The problem:
Quote only the lines that start at the line with "Find the location of a particular element." and run to the end of the entries; omit the pictures.

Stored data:
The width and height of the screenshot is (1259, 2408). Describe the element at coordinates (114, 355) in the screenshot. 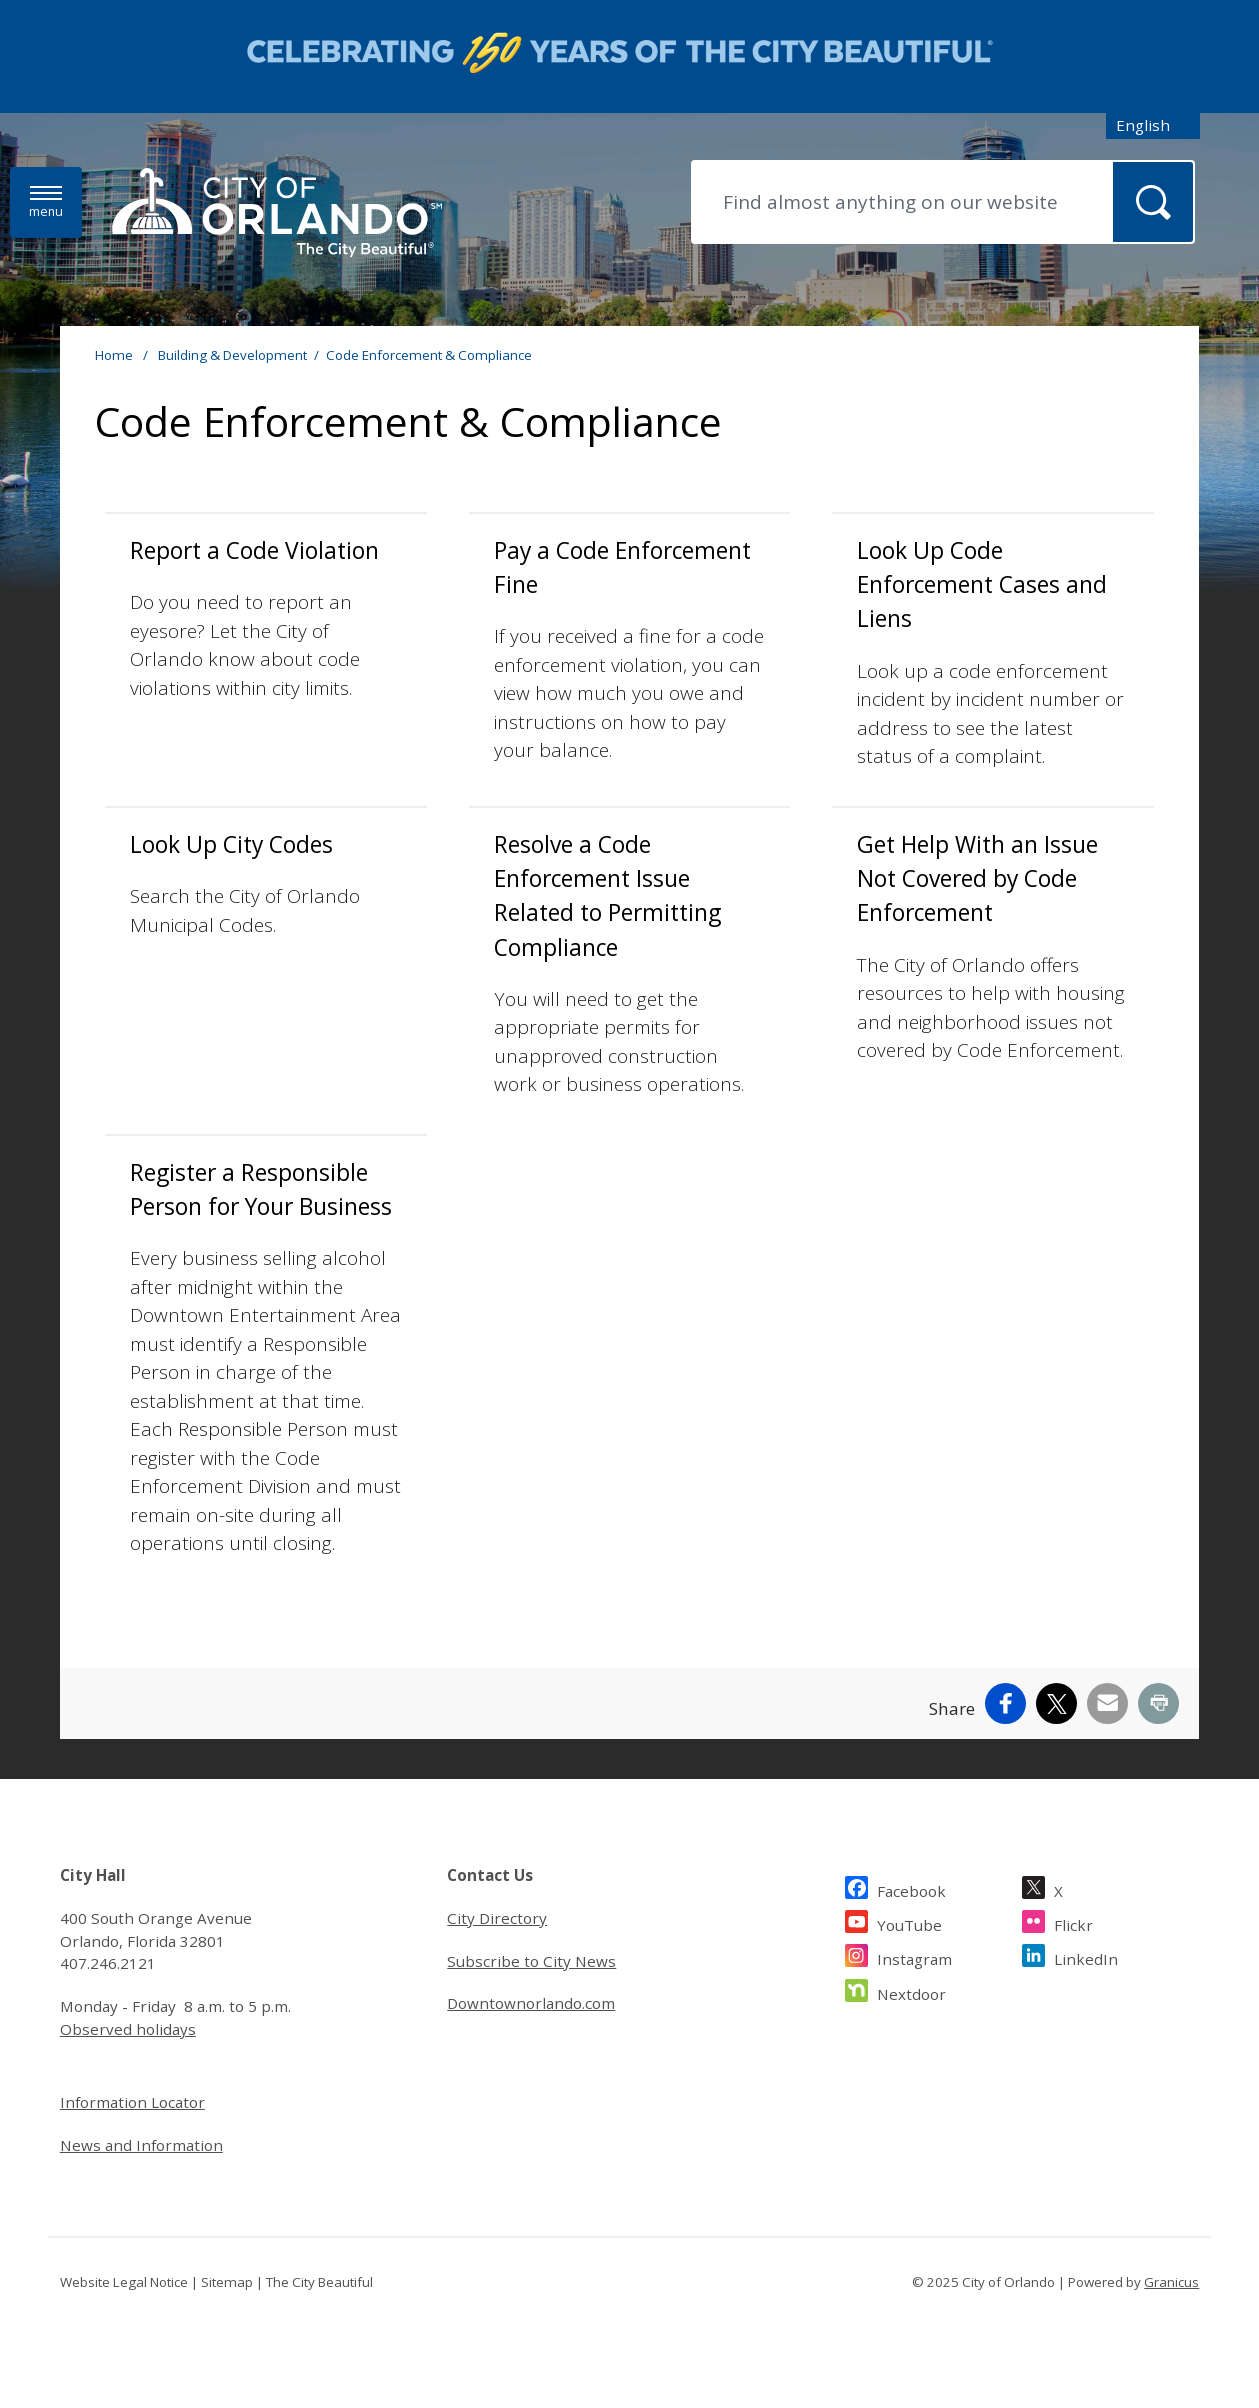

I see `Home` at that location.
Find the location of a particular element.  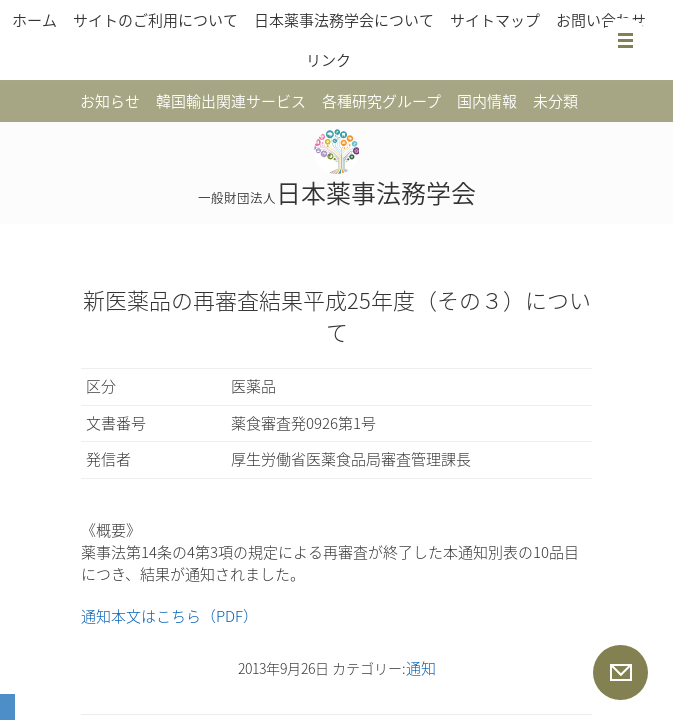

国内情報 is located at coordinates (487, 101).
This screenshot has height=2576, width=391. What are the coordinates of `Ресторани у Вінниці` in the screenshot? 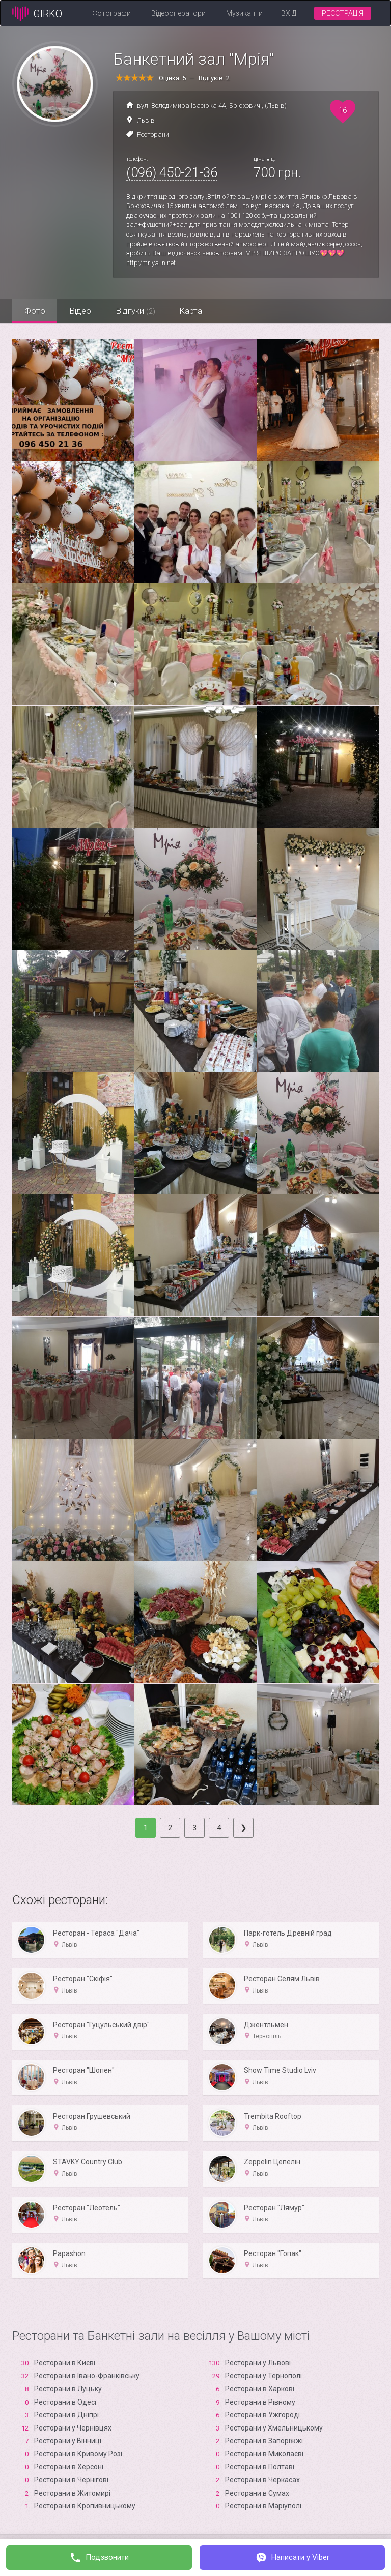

Solution to this task:
Find the location of a particular element.  

国内情報 is located at coordinates (487, 101).
This screenshot has height=2576, width=391. What are the coordinates of `Ресторани у Вінниці` in the screenshot? 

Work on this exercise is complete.